Each December, the historic theater holds an event called Kaomise, or “face showing,” to celebrate the opening of a new season. The names of the coming season’s actors are painted on special plaques called maneki, introducing them to the public. As tinsel and carols herald the end of the year in the West, Kyotoites know that the new year is approaching by the appearance of the maneki above the Minamiza doors.

Although you wouldn’t know it, Gekkeikan plays its own unsung role here, too. The maneki are painted by master calligraphers in a unique style, using a specially prepared ink. They add a small amount of Gekkeikan sake to a viscous ink, imbuing it with a clean, lustrous shine. They then brush the names of the performers onto cypress boards in thick, continuous lines in a style known as kantei.

One of the master calligraphers, Yu Inoue, prefers to use Gekkeikan’s Josen sake to blend his ink, which the company is happy to supply.
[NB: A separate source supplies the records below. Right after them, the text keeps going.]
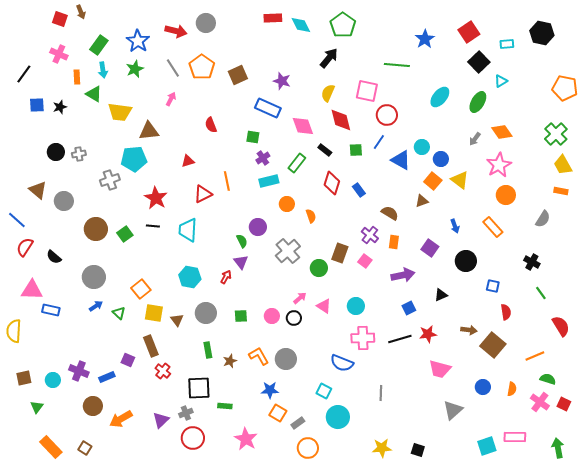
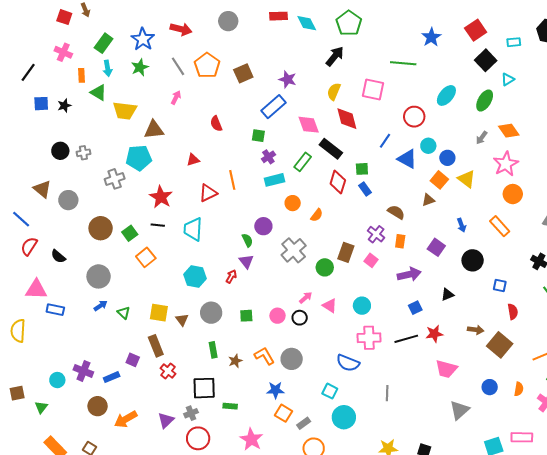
gray circle: (206, 23) -> (228, 21), moved
blue rectangle: (268, 108) -> (273, 107), turned -65
red circle: (387, 115) -> (414, 117), moved
black rectangle: (325, 150) -> (331, 149), size x1.6
green square: (356, 150) -> (362, 169), moved
orange semicircle: (311, 216) -> (317, 215), turned 56
orange square: (141, 289) -> (146, 257), moved
brown square: (24, 378) -> (17, 393), moved

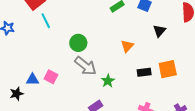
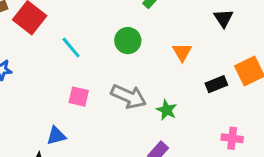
cyan line: (46, 21) -> (71, 48), moved
green circle: (78, 43) -> (128, 41), moved
pink square: (51, 77) -> (79, 97), moved

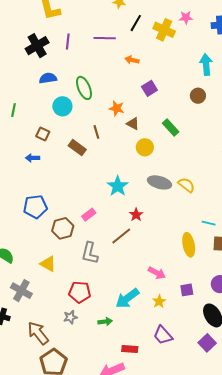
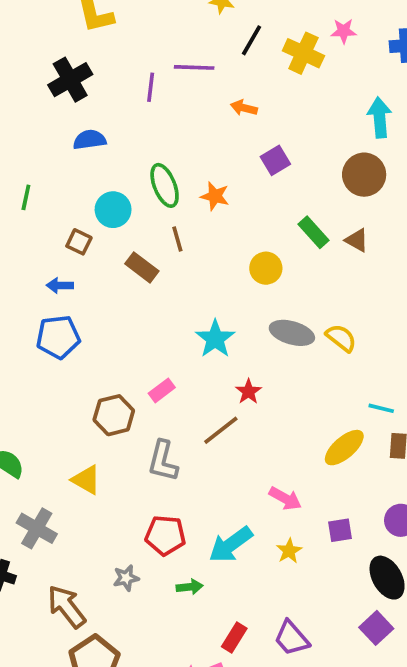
purple line: (68, 41) -> (151, 87), moved
green ellipse: (84, 88) -> (165, 185), moved
brown circle: (198, 96) -> (364, 175), size x1.5
cyan circle: (62, 106) -> (113, 210), moved
brown triangle: (133, 124) -> (357, 240), moved
blue pentagon: (35, 207) -> (58, 337), moved
yellow ellipse: (189, 245) -> (344, 448), turned 60
red pentagon: (80, 292) -> (165, 535), moved
purple trapezoid: (163, 335) -> (292, 638), moved
red rectangle: (130, 349) -> (234, 638), turned -63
Gekkeikan takes pride in sake’s importance in many aspects of Japanese culture, from ceremonial offerings to the gods to the friendly toasts people share to kick off important occasions. Providing sake for the maneki plaques is just one of the ways the company honors sake’s important role in Japanese life.

Although CSR has become a buzzword in business these days, it’s refreshing to see a company that has been quietly embodying community involvement for centuries. Gekkeikan isn’t just “giving back,” they are an inextricable part of the community itself, steeped in local history and culture. And we’ll drink to that.